Tuesday, July 9, 2013


 Sold the Honda CB1300S recently and downsized to a Honda 650 Transalp (as mentioned in a previous posting) which came with a very useful Givi topbox and a couple of Givi 'Keyless' panniers. As the name implies, the panniers are opened not with a key but by entering a three digit code into the locking mechanism. This system works fine providing you know the code. However, the previous owner didn't know the code and, consequently, had never used the panniers so they look almost new, but new panniers are a fat lot of good if they can't be opened.

Checked the internet for info regarding opening said panniers when the code isn't known. A couple of people had struck lucky when slowly going through some of the ten thousand possible number permutations, while others had given up and contacted Givi to fit new locks. But then I spotted a good tip from someone who may have been a bank robber or a native of Liverpool, or both. His advice was to point torchlight into the tiny space between the three numbered wheels, then gently turn each wheel and, with the aid of a magnifying glass, look for a slight notch in the wheel's spindle. When that notch was spotted, that wheel should be in the right position. Then do the same with the other two wheels and the lock should open. Then write down the code in a safe place.

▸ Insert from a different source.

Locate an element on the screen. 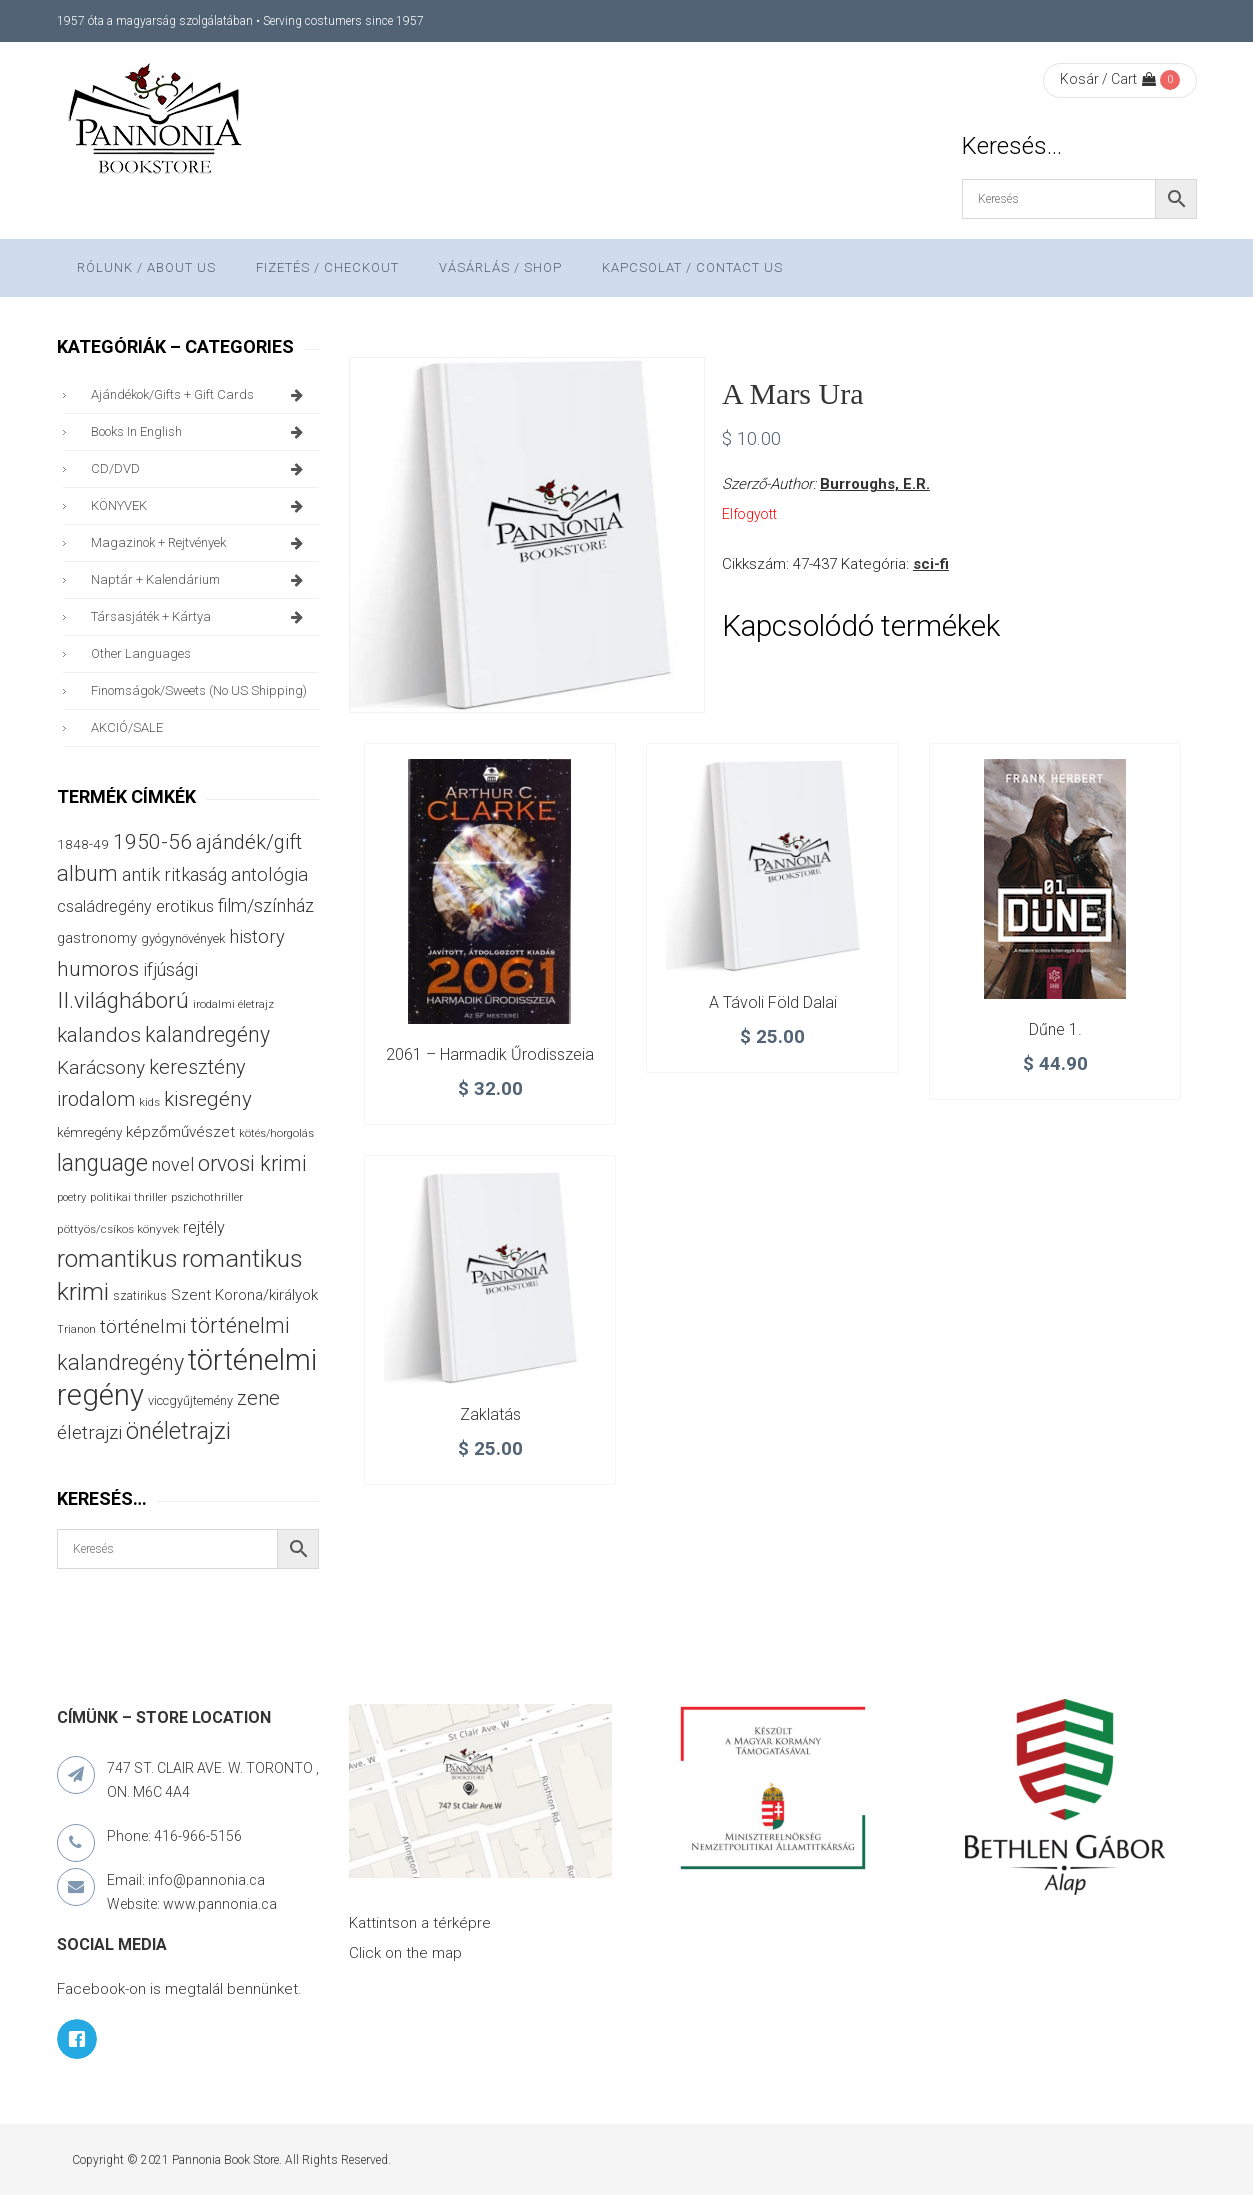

Tried this devious ploy without success. Probably because I didn't have a magnifying glass. Was about to open the damned panniers with the aid of an axe when I ran out of time and had to whizz off to Limoges airport to pick up Georgie. Arrived back home and explained the problem and possible solution to her. Five minutes later she'd opened both panniers, thus confirming she has microscopic vision as well as nimble fingers and loads of patience. Needless to say, I have none of those things.

Took a photo of the bike yesterday evening after I'd given it a bit of a clean and checked the tyre pressures in readiness for today's run to Guéret to register myself as the new owner. Left the panniers in the garage when I took the shots, which is probably where they'll stay until Georgie and I do a big trip somewhere. Anyways, have just returned from Guéret and the bike went well. It may be a comparative tiddler but it's a perfect tool for whizzing around the local roads. Dead chuffed.